Да ничего, и тем не менее завтра рано-рано утром я хватаю свой чемодан и удираю отсюда… «Почему?» — огорченно спросит меня отец. — «О, это было необходимо, потому что пока я лежала в постели, меня осенило прозрение, что я колодец. — Господи, прости мне эту полнейшую глупость!.. — а потом кто-то «подслушивал» под моей дверью, а сердце его стучало у меня в голове, и потом запахло озоном». Впрочем, вроде уже и не пахнет. Выветрилось что ли, или я окончательно проснулась? К черту! Мне нездоровится, в этом все дело! Наверное, я опять заболеваю!

Я села на единственный, пророчащий одиночество стул, достала градусник, нервно встряхнула его и посмотрела на часы: 22:25. Выходит, прошло не более десяти минут с тех пор, как… не знаю что. Я смерила температуру, на сей раз по всем правилам, и установила, что она не только не высокая, а даже низкая, ниже моей обычной. Нечто, что должно было бы меня встревожить, но получилось как раз наоборот — меня охватила такая невыносимая досада, что просто в глазах потемнело. Со мной не редко бывало, что я чувствовала себя непосильным бременем для себя самой, и сейчас выдался именно такой случай.

Я быстро закрыла окно, положила градусник на тумбочку, чтобы ночью он был у меня под рукой, и разобрала постель. Потом достала из ненавистного чемодана купальный халат, сумочку с туалетными принадлежностями, а также тапочки — совершенно новые, чтобы «не срамиться перед людьми», сунула в них ноги с презрительной по отношению к самой себе гримасой и отправилась в ванную. Но не удержалась и остановилась перед комнатой госпожи Ридли. Я испытывала большое искушение заглянуть внутрь. Правда, этого делать не полагается, но… Рука моя сама собой нажала на ручку двери. Оказалось, заперто. Тем лучше. Только этого мне не хватало — чтобы слуга или тот, кто подслушивал под дверью, увидел, как я, не успев поселиться, даю волю своему любопытству. Я почти побежала по коридору, словно кто-то гнался за мной. Крадучись вошла в ванную, бесшумно закрыла за собой дверь, сделала шаг и… опять конфуз!

В ванной была… женщина.

Она стояла под закрытым душем спиной к двери, так что мне были видны только ее икры. Все остальное было скрыто волосами — густыми и удивительно длинными, черными, как траурная плащаница, которые медленно спускались вниз, все ниже и ниже, до самых мертвенно белых икр. Ну, положим, женщина просто наклоняла голову назад, и все-таки… В этом чересчур медленном движении ее темной фигуры, неясно вырисовывавшейся сквозь клубы пара в грязновато-желтом свете двух низко свисавших ламп, было что-то гнетущее. Таинственное и даже зловещее. Словно она не просто заканчивала мыться, а завершала особенно опасный языческий ритуал, от воздействия которого освобождалась с трудом, путем мучительных усилий.

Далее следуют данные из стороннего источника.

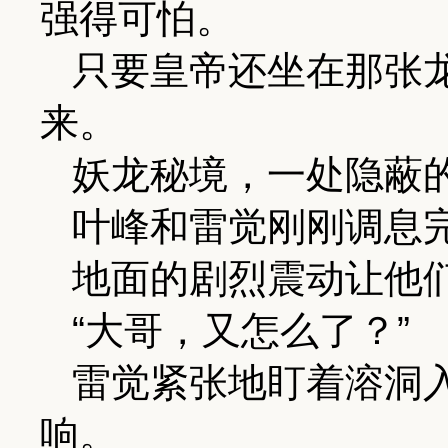
强得可怕。
只要皇帝还坐在那张
来。
妖龙秘境，一处隐蔽
叶峰和雷觉刚刚调息
地面的剧烈震动让他
“大哥，又怎么了？”
雷觉紧张地盯着溶洞
响。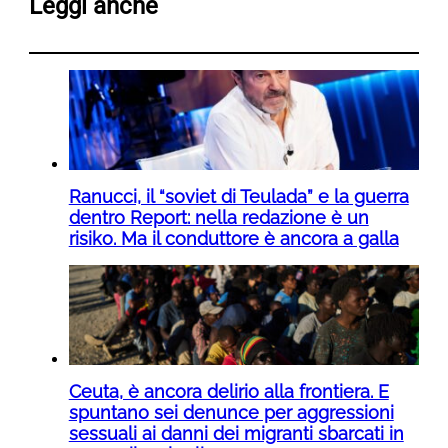
Leggi anche
Ranucci, il “soviet di Teulada” e la guerra
dentro Report: nella redazione è un
risiko. Ma il conduttore è ancora a galla
Ceuta, è ancora delirio alla frontiera. E
spuntano sei denunce per aggressioni
sessuali ai danni dei migranti sbarcati in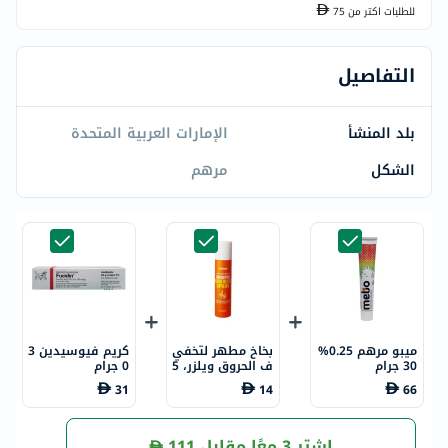
للطلبات اكتر من
75
التفاصيل
بلد المنشأ
الإمارات العربية المتحدة
الشكل
مرهم
ميبو مرهم 0.25%
بخاخ مطهر لتخفي
كريم فيوسيدين 3
30 جرام
ف الحروق ويلزر، 5
0 جرام
5 جرام
31
14
66
اشترِ 3 معًا مقابل
111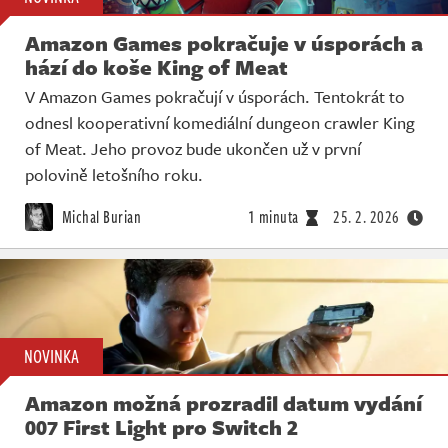
Amazon Games pokračuje v úsporách a
hází do koše King of Meat
V Amazon Games pokračují v úsporách. Tentokrát to
odnesl kooperativní komediální dungeon crawler King
of Meat. Jeho provoz bude ukončen už v první
polovině letošního roku.
Michal Burian
1 minuta
25. 2. 2026
NOVINKA
Amazon možná prozradil datum vydání
007 First Light pro Switch 2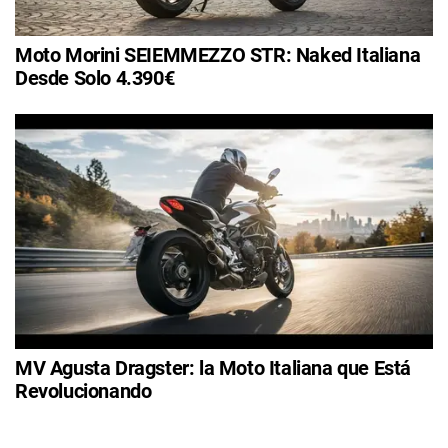
Moto Morini SEIEMMEZZO STR: Naked Italiana
Desde Solo 4.390€
MV Agusta Dragster: la Moto Italiana que Está
Revolucionando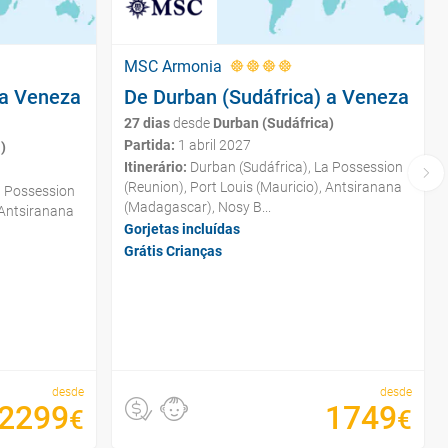
MSC Armonia
 a Veneza
De Durban (Sudáfrica) a Veneza
27 dias
desde
Durban (Sudáfrica)
Partida:
1 abril 2027
)
Itinerário:
Durban (Sudáfrica), La Possession
(Reunion), Port Louis (Mauricio), Antsiranana
a Possession
(Madagascar), Nosy B...
 Antsiranana
Gorjetas incluídas
Grátis Crianças
desde
desde
2299
1749
€
€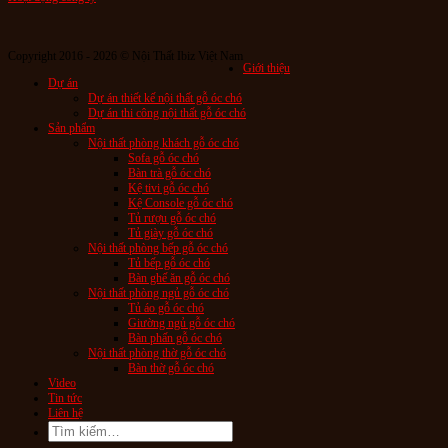
Copyright 2016 - 2026 © Nội Thất Ibiz Việt Nam
Giới thiệu
Dự án
Dự án thiết kế nội thất gỗ óc chó
Dự án thi công nội thất gỗ óc chó
Sản phẩm
Nội thất phòng khách gỗ óc chó
Sofa gỗ óc chó
Bàn trà gỗ óc chó
Kệ tivi gỗ óc chó
Kệ Console gỗ óc chó
Tủ rượu gỗ óc chó
Tủ giày gỗ óc chó
Nội thất phòng bếp gỗ óc chó
Tủ bếp gỗ óc chó
Bàn ghế ăn gỗ óc chó
Nội thất phòng ngủ gỗ óc chó
Tủ áo gỗ óc chó
Giường ngủ gỗ óc chó
Bàn phấn gỗ óc chó
Nội thất phòng thờ gỗ óc chó
Bàn thờ gỗ óc chó
Video
Tin tức
Liên hệ
Tìm
kiếm: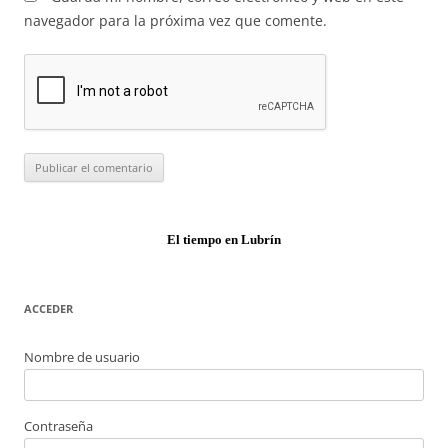
navegador para la próxima vez que comente.
El tiempo en Lubrín
ACCEDER
Nombre de usuario
Contraseña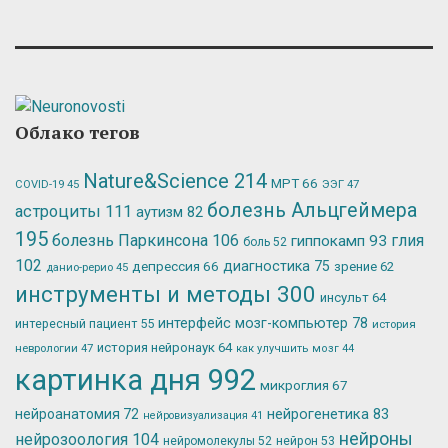
Облако тегов
Nature&Science
214
МРТ
66
ЭЭГ
47
COVID-19
45
болезнь Альцгеймера
астроциты
111
аутизм
82
195
болезнь Паркинсона
106
глия
гиппокамп
93
боль
52
102
депрессия
66
диагностика
75
зрение
62
данио-рерио
45
инструменты и методы
300
инсульт
64
интерфейс мозг-компьютер
78
интересный пациент
55
история
история нейронаук
64
неврологии
47
как улучшить мозг
44
картинка дня
992
микроглия
67
нейрогенетика
83
нейроанатомия
72
нейровизуализация
41
нейроны
нейрозоология
104
нейромолекулы
52
нейрон
53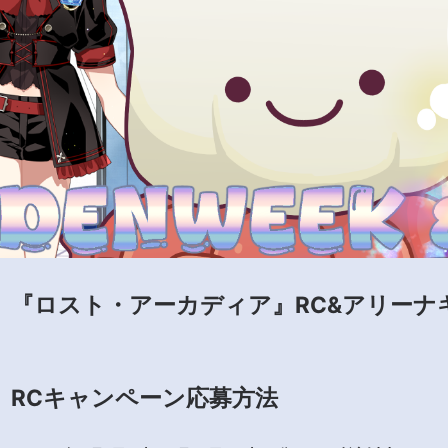
『ロスト・アーカディア』RC&アリーナ
RCキャンペーン応募方法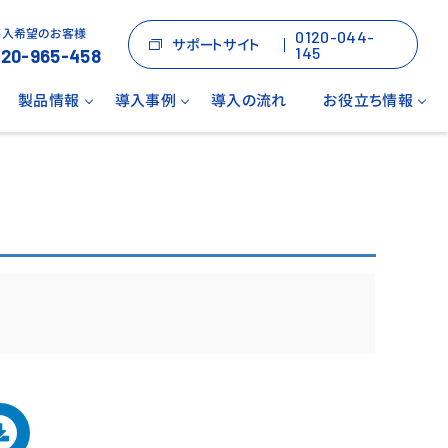
導入希望のお客様
0120-044-
サポートサイト
145
120-965-458
製品情報
導入事例
導入の流れ
お役立ち情報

Лужа, в которой она стояла, тоже казалась темной от ее двойной тени — дырка с наполовину выдернутой затычкой заглатывала воду глоток за глотком с порождающим неприятные ассоциации бульканьем. Пахло дешевыми духами, плесенью и, бог весть почему, мокрой шкурой животного. Невидимые капли стучали беспорядочно по неровному замызганному цементу.

«Вот эта женщина и подслушивала под дверью!» — мелькнуло у меня в голове. Потом пошла в ванную, вымылась минут за десять и… Нет, пожалуй, это было не совсем так. Я отступила, задрожав, на шаг назад. Я хотела уйти, прежде чем она меня заметит, но она ощутила мое присутствие. Или притворилась, что заметила только сейчас? Она повернула голову, и лицо ее выглянуло из мрака необычайной плащаницы волос — удивительно, даже потрясающе невыразительное. Ни молодое, ни старое, ни красивое, ни безобразное, ни… В сущности никакое. И ничье: до такой степени оно было лишено какого-либо выражения. Тускнело в овале черной рамы, и казалось абсолютно пустынным, словно Творец забыл вдохнуть в нее душу.